Material for the task:
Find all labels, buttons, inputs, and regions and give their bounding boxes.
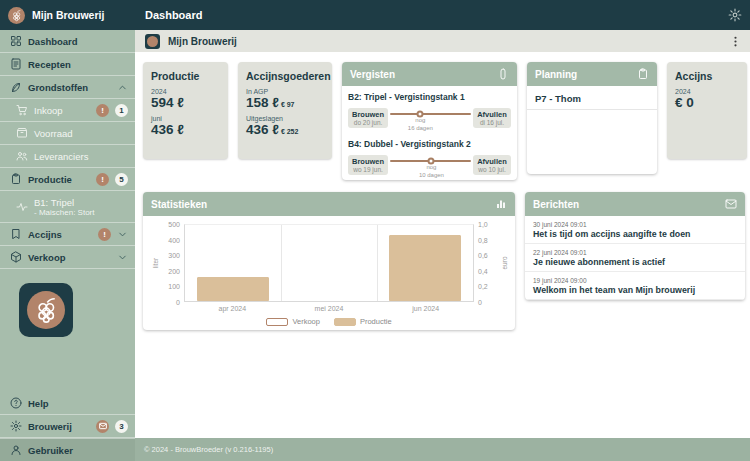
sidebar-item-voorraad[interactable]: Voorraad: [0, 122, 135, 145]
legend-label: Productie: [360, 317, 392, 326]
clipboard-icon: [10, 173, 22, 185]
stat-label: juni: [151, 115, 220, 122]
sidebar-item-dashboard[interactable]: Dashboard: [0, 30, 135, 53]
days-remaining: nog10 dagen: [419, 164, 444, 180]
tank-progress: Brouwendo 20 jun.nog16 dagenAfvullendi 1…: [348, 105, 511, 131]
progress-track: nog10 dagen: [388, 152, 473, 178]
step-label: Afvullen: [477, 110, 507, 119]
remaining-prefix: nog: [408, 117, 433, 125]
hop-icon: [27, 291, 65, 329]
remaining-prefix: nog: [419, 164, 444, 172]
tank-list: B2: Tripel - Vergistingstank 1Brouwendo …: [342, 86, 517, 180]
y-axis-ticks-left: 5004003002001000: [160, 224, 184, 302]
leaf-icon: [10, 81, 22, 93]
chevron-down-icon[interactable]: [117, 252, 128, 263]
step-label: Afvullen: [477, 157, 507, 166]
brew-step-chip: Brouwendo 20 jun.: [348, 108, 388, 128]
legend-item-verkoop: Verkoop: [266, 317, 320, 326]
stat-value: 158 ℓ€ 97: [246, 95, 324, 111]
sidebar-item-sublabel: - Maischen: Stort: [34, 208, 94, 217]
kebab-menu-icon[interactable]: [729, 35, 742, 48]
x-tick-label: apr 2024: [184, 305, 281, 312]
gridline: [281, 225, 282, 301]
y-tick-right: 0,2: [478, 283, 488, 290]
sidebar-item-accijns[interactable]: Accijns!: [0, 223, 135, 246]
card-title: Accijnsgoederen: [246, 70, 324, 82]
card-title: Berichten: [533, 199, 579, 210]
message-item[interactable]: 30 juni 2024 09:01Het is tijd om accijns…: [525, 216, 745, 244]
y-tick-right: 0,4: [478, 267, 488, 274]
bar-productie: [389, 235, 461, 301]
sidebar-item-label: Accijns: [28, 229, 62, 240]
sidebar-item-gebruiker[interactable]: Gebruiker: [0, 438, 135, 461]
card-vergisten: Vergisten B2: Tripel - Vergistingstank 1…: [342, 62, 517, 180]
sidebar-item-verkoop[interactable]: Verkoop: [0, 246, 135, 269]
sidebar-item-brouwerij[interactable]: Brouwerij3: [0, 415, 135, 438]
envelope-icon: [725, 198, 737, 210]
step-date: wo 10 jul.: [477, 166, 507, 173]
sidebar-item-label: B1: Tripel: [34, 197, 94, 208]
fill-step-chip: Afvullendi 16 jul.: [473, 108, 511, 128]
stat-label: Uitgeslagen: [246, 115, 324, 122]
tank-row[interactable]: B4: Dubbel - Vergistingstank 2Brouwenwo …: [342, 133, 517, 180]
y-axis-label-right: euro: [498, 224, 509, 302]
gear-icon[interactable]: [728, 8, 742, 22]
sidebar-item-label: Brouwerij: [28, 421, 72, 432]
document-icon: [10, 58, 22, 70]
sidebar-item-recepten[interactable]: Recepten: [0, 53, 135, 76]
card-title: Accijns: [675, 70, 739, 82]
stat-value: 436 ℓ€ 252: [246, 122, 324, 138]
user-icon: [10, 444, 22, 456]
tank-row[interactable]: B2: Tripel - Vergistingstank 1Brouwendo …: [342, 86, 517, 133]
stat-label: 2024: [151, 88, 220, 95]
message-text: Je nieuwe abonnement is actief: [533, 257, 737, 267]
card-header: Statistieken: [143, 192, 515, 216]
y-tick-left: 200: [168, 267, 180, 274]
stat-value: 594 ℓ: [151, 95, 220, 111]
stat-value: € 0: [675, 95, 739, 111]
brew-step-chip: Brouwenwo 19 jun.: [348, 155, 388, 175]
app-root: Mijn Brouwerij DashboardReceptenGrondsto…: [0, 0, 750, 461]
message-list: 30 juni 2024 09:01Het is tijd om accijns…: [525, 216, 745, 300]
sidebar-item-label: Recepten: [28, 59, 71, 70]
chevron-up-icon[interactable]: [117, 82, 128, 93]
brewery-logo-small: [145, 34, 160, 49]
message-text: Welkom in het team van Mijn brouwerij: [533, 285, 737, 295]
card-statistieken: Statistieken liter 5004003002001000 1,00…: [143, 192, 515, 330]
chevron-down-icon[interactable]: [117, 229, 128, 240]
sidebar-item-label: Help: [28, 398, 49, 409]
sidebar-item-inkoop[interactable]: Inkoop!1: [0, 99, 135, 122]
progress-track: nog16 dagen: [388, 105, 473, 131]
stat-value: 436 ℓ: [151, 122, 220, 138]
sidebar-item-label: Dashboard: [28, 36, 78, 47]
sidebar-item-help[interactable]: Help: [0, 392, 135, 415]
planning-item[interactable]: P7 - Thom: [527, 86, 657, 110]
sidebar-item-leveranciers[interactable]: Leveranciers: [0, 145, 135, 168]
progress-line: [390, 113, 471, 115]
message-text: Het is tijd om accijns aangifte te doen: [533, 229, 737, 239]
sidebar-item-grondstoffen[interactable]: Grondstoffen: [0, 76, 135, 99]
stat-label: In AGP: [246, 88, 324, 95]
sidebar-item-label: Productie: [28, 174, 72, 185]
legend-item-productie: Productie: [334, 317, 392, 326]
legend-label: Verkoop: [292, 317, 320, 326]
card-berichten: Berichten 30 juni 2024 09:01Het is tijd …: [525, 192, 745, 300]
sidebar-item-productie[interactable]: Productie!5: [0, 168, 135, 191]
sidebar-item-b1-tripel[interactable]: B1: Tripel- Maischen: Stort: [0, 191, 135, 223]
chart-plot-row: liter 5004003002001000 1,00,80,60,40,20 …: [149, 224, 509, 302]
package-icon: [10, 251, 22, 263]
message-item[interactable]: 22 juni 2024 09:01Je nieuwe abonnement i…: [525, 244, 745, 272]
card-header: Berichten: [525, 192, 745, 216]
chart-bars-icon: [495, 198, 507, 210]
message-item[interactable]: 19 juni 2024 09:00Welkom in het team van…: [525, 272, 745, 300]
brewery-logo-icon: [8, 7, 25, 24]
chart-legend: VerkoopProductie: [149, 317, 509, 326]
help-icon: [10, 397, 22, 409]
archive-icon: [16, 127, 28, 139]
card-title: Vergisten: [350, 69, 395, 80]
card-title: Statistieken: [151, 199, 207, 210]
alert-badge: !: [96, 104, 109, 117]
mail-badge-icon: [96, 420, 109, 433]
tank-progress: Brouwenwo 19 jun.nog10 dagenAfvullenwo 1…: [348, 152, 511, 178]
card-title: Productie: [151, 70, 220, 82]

Assignment: Give the material again exactly as it is, but keep the pictures out.

Task answer:
Find all labels, buttons, inputs, and regions and give their bounding boxes.
sidebar-item-voorraad[interactable]: Voorraad: [0, 122, 135, 145]
legend-label: Productie: [360, 317, 392, 326]
clipboard-icon: [10, 173, 22, 185]
stat-label: juni: [151, 115, 220, 122]
sidebar-item-dashboard[interactable]: Dashboard: [0, 30, 135, 53]
days-remaining: nog10 dagen: [419, 164, 444, 180]
tank-progress: Brouwendo 20 jun.nog16 dagenAfvullendi 1…: [348, 105, 511, 131]
progress-track: nog10 dagen: [388, 152, 473, 178]
step-label: Afvullen: [477, 110, 507, 119]
remaining-prefix: nog: [408, 117, 433, 125]
hop-icon: [27, 291, 65, 329]
remaining-prefix: nog: [419, 164, 444, 172]
tank-list: B2: Tripel - Vergistingstank 1Brouwendo …: [342, 86, 517, 180]
y-axis-ticks-left: 5004003002001000: [160, 224, 184, 302]
leaf-icon: [10, 81, 22, 93]
chevron-down-icon[interactable]: [117, 252, 128, 263]
step-label: Afvullen: [477, 157, 507, 166]
brew-step-chip: Brouwendo 20 jun.: [348, 108, 388, 128]
legend-item-verkoop: Verkoop: [266, 317, 320, 326]
stat-value: 158 ℓ€ 97: [246, 95, 324, 111]
sidebar-item-sublabel: - Maischen: Stort: [34, 208, 94, 217]
kebab-menu-icon[interactable]: [729, 35, 742, 48]
x-tick-label: apr 2024: [184, 305, 281, 312]
gridline: [281, 225, 282, 301]
y-tick-right: 0,2: [478, 283, 488, 290]
sidebar-item-accijns[interactable]: Accijns!: [0, 223, 135, 246]
card-title: Accijnsgoederen: [246, 70, 324, 82]
card-title: Berichten: [533, 199, 579, 210]
message-item[interactable]: 30 juni 2024 09:01Het is tijd om accijns…: [525, 216, 745, 244]
y-tick-right: 0,4: [478, 267, 488, 274]
bar-productie: [389, 235, 461, 301]
sidebar-item-label: Accijns: [28, 229, 62, 240]
sidebar-item-gebruiker[interactable]: Gebruiker: [0, 438, 135, 461]
card-vergisten: Vergisten B2: Tripel - Vergistingstank 1…: [342, 62, 517, 180]
sidebar-item-verkoop[interactable]: Verkoop: [0, 246, 135, 269]
sidebar-item-brouwerij[interactable]: Brouwerij3: [0, 415, 135, 438]
envelope-icon: [725, 198, 737, 210]
step-date: wo 10 jul.: [477, 166, 507, 173]
sidebar-item-label: B1: Tripel: [34, 197, 94, 208]
fill-step-chip: Afvullendi 16 jul.: [473, 108, 511, 128]
stat-label: Uitgeslagen: [246, 115, 324, 122]
tank-row[interactable]: B4: Dubbel - Vergistingstank 2Brouwenwo …: [342, 133, 517, 180]
y-axis-label-right: euro: [498, 224, 509, 302]
gear-icon[interactable]: [728, 8, 742, 22]
sidebar-item-label: Brouwerij: [28, 421, 72, 432]
document-icon: [10, 58, 22, 70]
sidebar-item-recepten[interactable]: Recepten: [0, 53, 135, 76]
card-title: Accijns: [675, 70, 739, 82]
stat-value: 436 ℓ€ 252: [246, 122, 324, 138]
user-icon: [10, 444, 22, 456]
tank-row[interactable]: B2: Tripel - Vergistingstank 1Brouwendo …: [342, 86, 517, 133]
stat-label: 2024: [151, 88, 220, 95]
message-text: Je nieuwe abonnement is actief: [533, 257, 737, 267]
card-header: Statistieken: [143, 192, 515, 216]
y-tick-left: 200: [168, 267, 180, 274]
stat-value: 594 ℓ: [151, 95, 220, 111]
stat-value: € 0: [675, 95, 739, 111]
brew-step-chip: Brouwenwo 19 jun.: [348, 155, 388, 175]
app-root: Mijn Brouwerij DashboardReceptenGrondsto…: [0, 0, 750, 461]
message-list: 30 juni 2024 09:01Het is tijd om accijns…: [525, 216, 745, 300]
sidebar-item-label: Recepten: [28, 59, 71, 70]
chevron-up-icon[interactable]: [117, 82, 128, 93]
brewery-logo-small: [145, 34, 160, 49]
message-text: Welkom in het team van Mijn brouwerij: [533, 285, 737, 295]
card-statistieken: Statistieken liter 5004003002001000 1,00…: [143, 192, 515, 330]
chevron-down-icon[interactable]: [117, 229, 128, 240]
sidebar-item-label: Help: [28, 398, 49, 409]
sidebar-item-inkoop[interactable]: Inkoop!1: [0, 99, 135, 122]
progress-track: nog16 dagen: [388, 105, 473, 131]
stat-value: 436 ℓ: [151, 122, 220, 138]
sidebar-item-label: Dashboard: [28, 36, 78, 47]
sidebar-item-help[interactable]: Help: [0, 392, 135, 415]
planning-item[interactable]: P7 - Thom: [527, 86, 657, 110]
sidebar-item-leveranciers[interactable]: Leveranciers: [0, 145, 135, 168]
progress-line: [390, 113, 471, 115]
message-text: Het is tijd om accijns aangifte te doen: [533, 229, 737, 239]
sidebar-item-grondstoffen[interactable]: Grondstoffen: [0, 76, 135, 99]
stat-label: In AGP: [246, 88, 324, 95]
sidebar-item-label: Productie: [28, 174, 72, 185]
legend-item-productie: Productie: [334, 317, 392, 326]
legend-label: Verkoop: [292, 317, 320, 326]
card-berichten: Berichten 30 juni 2024 09:01Het is tijd …: [525, 192, 745, 300]
sidebar-item-productie[interactable]: Productie!5: [0, 168, 135, 191]
sidebar-item-b1-tripel[interactable]: B1: Tripel- Maischen: Stort: [0, 191, 135, 223]
chart-plot-row: liter 5004003002001000 1,00,80,60,40,20 …: [149, 224, 509, 302]
package-icon: [10, 251, 22, 263]
message-item[interactable]: 22 juni 2024 09:01Je nieuwe abonnement i…: [525, 244, 745, 272]
card-header: Berichten: [525, 192, 745, 216]
chart-bars-icon: [495, 198, 507, 210]
message-item[interactable]: 19 juni 2024 09:00Welkom in het team van…: [525, 272, 745, 300]
brewery-logo-icon: [8, 7, 25, 24]
chart-legend: VerkoopProductie: [149, 317, 509, 326]
help-icon: [10, 397, 22, 409]
archive-icon: [16, 127, 28, 139]
card-title: Vergisten: [350, 69, 395, 80]
card-title: Statistieken: [151, 199, 207, 210]
alert-badge: !: [96, 104, 109, 117]
mail-badge-icon: [96, 420, 109, 433]
tank-progress: Brouwenwo 19 jun.nog10 dagenAfvullenwo 1…: [348, 152, 511, 178]
card-title: Productie: [151, 70, 220, 82]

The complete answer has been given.